Across the entries below, how many lines have the string "Vittorio" in them? Reply with only the number.
*** Input Section Begins ***
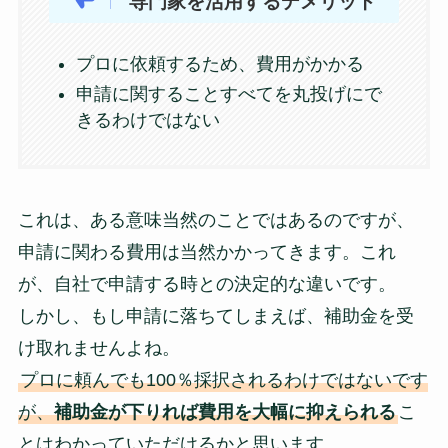
専門家を活用するデメリット
プロに依頼するため、費用がかかる
申請に関することすべてを丸投げにで
きるわけではない
これは、ある意味当然のことではあるのですが、
申請に関わる費用は当然かかってきます。これ
が、自社で申請する時との決定的な違いです。
しかし、もし申請に落ちてしまえば、補助金を受
け取れませんよね。
プロに頼んでも100％採択されるわけではないです
が、
補助金が下りれば費用を大幅に抑えられる
こ
とはわかっていただけるかと思います。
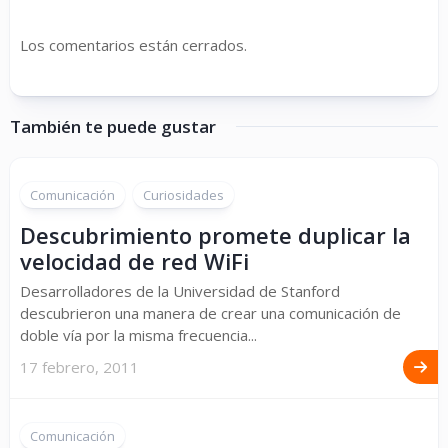
Los comentarios están cerrados.
También te puede gustar
Comunicación
Curiosidades
Descubrimiento promete duplicar la
velocidad de red WiFi
Desarrolladores de la Universidad de Stanford
descubrieron una manera de crear una comunicación de
doble vía por la misma frecuencia...
17 febrero, 2011
Comunicación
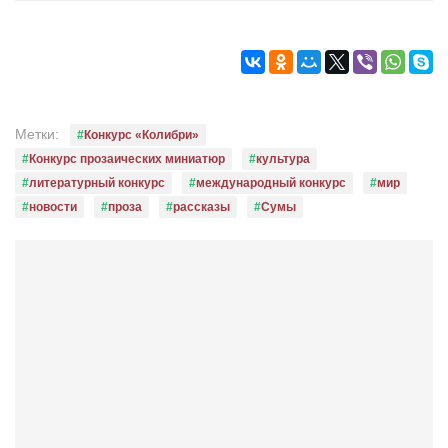
Режиссёры
Художники
Надія Белокур
Анна Гидора
Метки:
Конкурс «Колибри»
Леонтий Костур
Конкурс прозаических миниатюр
культура
Римма Миленкова
литературный конкурс
международный конкурс
мир
новости
проза
рассказы
Сумы
Ирина Проценко
Александр Садовский
Сергей Степанов
Анна Черненко
Марина Фенота
Гостиная
Он и Она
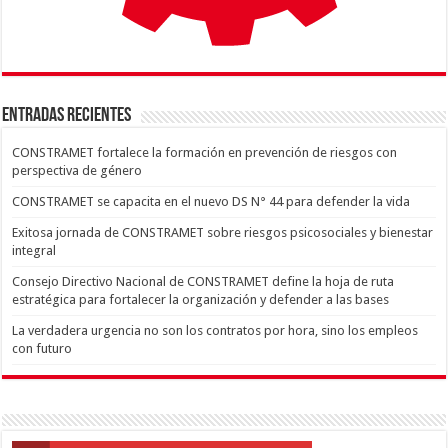
ENTRADAS RECIENTES
CONSTRAMET fortalece la formación en prevención de riesgos con
perspectiva de género
CONSTRAMET se capacita en el nuevo DS N° 44 para defender la vida
Exitosa jornada de CONSTRAMET sobre riesgos psicosociales y bienestar
integral
Consejo Directivo Nacional de CONSTRAMET define la hoja de ruta
estratégica para fortalecer la organización y defender a las bases
La verdadera urgencia no son los contratos por hora, sino los empleos
con futuro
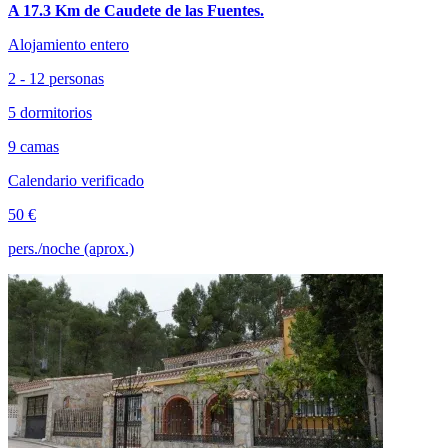
A 17.3 Km de Caudete de las Fuentes.
Alojamiento entero
2 - 12 personas
5 dormitorios
9 camas
Calendario verificado
50 €
pers./noche (aprox.)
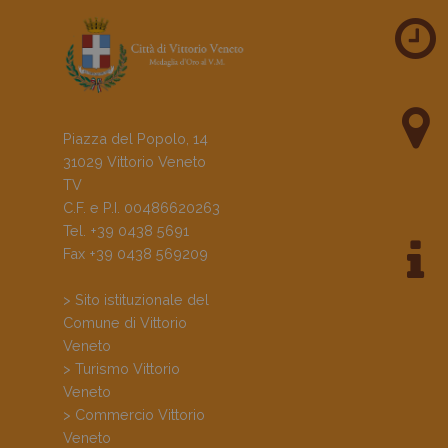
Piazza del Popolo, 14
31029 Vittorio Veneto
TV
C.F. e P.I. 00486620263
Tel. +39 0438 5691
Fax +39 0438 569209
> Sito istituzionale del
Comune di Vittorio
Veneto
> Turismo Vittorio
Veneto
> Commercio Vittorio
Veneto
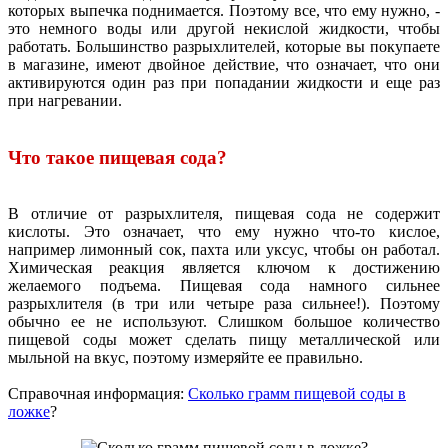
которых выпечка поднимается. Поэтому все, что ему нужно, -
это немного воды или другой некислой жидкости, чтобы
работать. Большинство разрыхлителей, которые вы покупаете
в магазине, имеют двойное действие, что означает, что они
активируются один раз при попадании жидкости и еще раз
при нагревании.
Что такое пищевая сода?
В отличие от разрыхлителя, пищевая сода не содержит
кислоты. Это означает, что ему нужно что-то кислое,
например лимонный сок, пахта или уксус, чтобы он работал.
Химическая реакция является ключом к достижению
желаемого подъема. Пищевая сода намного сильнее
разрыхлителя (в три или четыре раза сильнее!). Поэтому
обычно ее не используют. Слишком большое количество
пищевой соды может сделать пищу металлической или
мыльной на вкус, поэтому измеряйте ее правильно.
Справочная информация:
Сколько грамм пищевой соды в
ложке
?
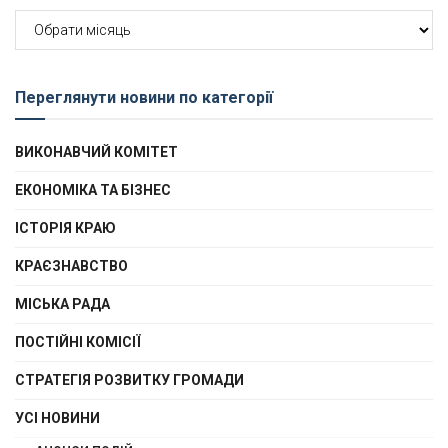
Архів
новин
Переглянути новини по категорії
ВИКОНАВЧИЙ КОМІТЕТ
ЕКОНОМІКА ТА БІЗНЕС
ІСТОРІЯ КРАЮ
КРАЄЗНАВСТВО
МІСЬКА РАДА
ПОСТІЙНІ КОМІСІЇ
СТРАТЕГІЯ РОЗВИТКУ ГРОМАДИ
УСІ НОВИНИ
*** Input Section Ends ***
Output of the exercise – 4